Task brief:
In the copy, leave out the pictures and repeat all records exactly.

Extracted information:

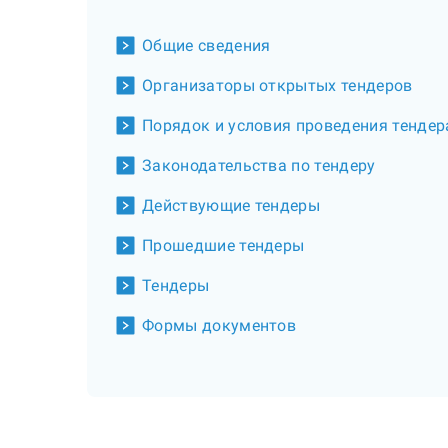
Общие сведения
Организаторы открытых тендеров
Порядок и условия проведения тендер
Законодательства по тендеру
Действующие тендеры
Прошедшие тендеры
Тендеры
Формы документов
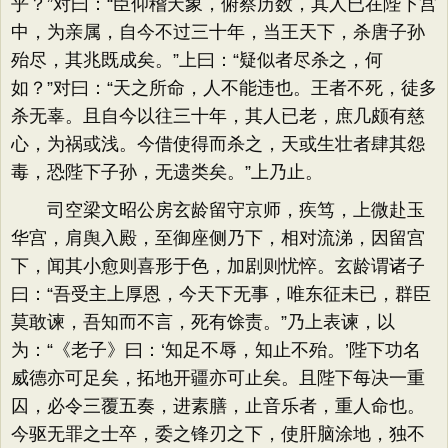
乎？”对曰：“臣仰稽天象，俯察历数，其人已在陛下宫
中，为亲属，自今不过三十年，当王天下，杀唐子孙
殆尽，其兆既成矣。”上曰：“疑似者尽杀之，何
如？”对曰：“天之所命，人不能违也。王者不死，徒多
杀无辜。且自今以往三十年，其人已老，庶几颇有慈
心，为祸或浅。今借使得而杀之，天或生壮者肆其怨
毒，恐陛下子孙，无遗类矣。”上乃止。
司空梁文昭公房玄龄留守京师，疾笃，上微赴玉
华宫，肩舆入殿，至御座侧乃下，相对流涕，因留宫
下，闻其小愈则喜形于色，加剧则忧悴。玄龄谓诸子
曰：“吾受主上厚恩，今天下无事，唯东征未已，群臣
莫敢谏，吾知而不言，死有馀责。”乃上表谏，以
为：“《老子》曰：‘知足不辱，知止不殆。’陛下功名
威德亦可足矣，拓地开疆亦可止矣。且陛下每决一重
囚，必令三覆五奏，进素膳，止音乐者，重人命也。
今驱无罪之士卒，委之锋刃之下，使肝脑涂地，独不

Written solution:
Общие сведения
Организаторы открытых тендеров
Порядок и условия проведения тендер
Законодательства по тендеру
Действующие тендеры
Прошедшие тендеры
Тендеры
Формы документов
乎？”对曰：“臣仰稽天象，俯察历数，其人已在陛下宫
中，为亲属，自今不过三十年，当王天下，杀唐子孙
殆尽，其兆既成矣。”上曰：“疑似者尽杀之，何
如？”对曰：“天之所命，人不能违也。王者不死，徒多
杀无辜。且自今以往三十年，其人已老，庶几颇有慈
心，为祸或浅。今借使得而杀之，天或生壮者肆其怨
毒，恐陛下子孙，无遗类矣。”上乃止。
司空梁文昭公房玄龄留守京师，疾笃，上微赴玉
华宫，肩舆入殿，至御座侧乃下，相对流涕，因留宫
下，闻其小愈则喜形于色，加剧则忧悴。玄龄谓诸子
曰：“吾受主上厚恩，今天下无事，唯东征未已，群臣
莫敢谏，吾知而不言，死有馀责。”乃上表谏，以
为：“《老子》曰：‘知足不辱，知止不殆。’陛下功名
威德亦可足矣，拓地开疆亦可止矣。且陛下每决一重
囚，必令三覆五奏，进素膳，止音乐者，重人命也。
今驱无罪之士卒，委之锋刃之下，使肝脑涂地，独不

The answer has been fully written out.